With privacy obligations increasing, an organization’s inherent bias to keep and process everything is proving to be an increasingly risky practice. According to a report by PwC, only 51 percent of private-sector companies have an accurate inventory of where personal data for employees or consumers is collected and stored. Understanding how data moves through your organization is a requirement to being able to secure and protect it — after all — how can you manage what you don’t know you have?
Automated Data Mapping
Protecting personal information is hard. It’s spread out across numerous, often unknown, databases, repositories, and environments.
Data mapping is the starting point for any cyber and privacy framework implementation. It helps provide organizations with an accurate picture of what data they hold, where it is located, when it’s transferred, and who has access to it. The sheer volume of information flowing throughout an enterprise makes manual data mapping — the process of discovering and classifying data — incredibly difficult, not to mention time-consuming and potentially fraught with error.

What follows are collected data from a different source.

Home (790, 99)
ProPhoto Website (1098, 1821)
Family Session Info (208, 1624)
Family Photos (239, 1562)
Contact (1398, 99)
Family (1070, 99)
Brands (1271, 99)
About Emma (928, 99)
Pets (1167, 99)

Like bloatware led to SaaS, the non-stop proliferation of data creation has led to the creation of a new category: Data Mapping as a Service or “DMaaS.” Data mapping exercises have been attempted for decades but were always fraught with instant obsolescence since they were based upon snapshots in time and custodian interviews. DMaaS transforms the way data professionals manage their data universe with automated, always-on, actionable data mapping.
Protect and Manage Your Data
Discovering, classifying, and protecting data is no small undertaking, but with privacy a growing competitive differentiator, automation can help to lighten the burden. A data mapping exercise is not a “one-off” activity. A data map needs to be evergreen and accurate to ensure compliance with regulations such as Article 30 of the GDPR, which requires that “every data controller and data processor is required to keep a record of their processing activities, including the purpose, a description of the data subjects’ categories, information about whether personal data was transferred to a third party, and details of any appropriate data safeguards in place.”
Data privacy goes hand-in-hand with security, and it all starts by understanding the full extent of your data universe, facilitated by a data map. There are significant business benefits to investing in data privacy, including lower losses from data breaches, operational efficiencies, and consumer trust.
SaaS is the natural evolution of software. DMaaS is the natural evolution of data mapping.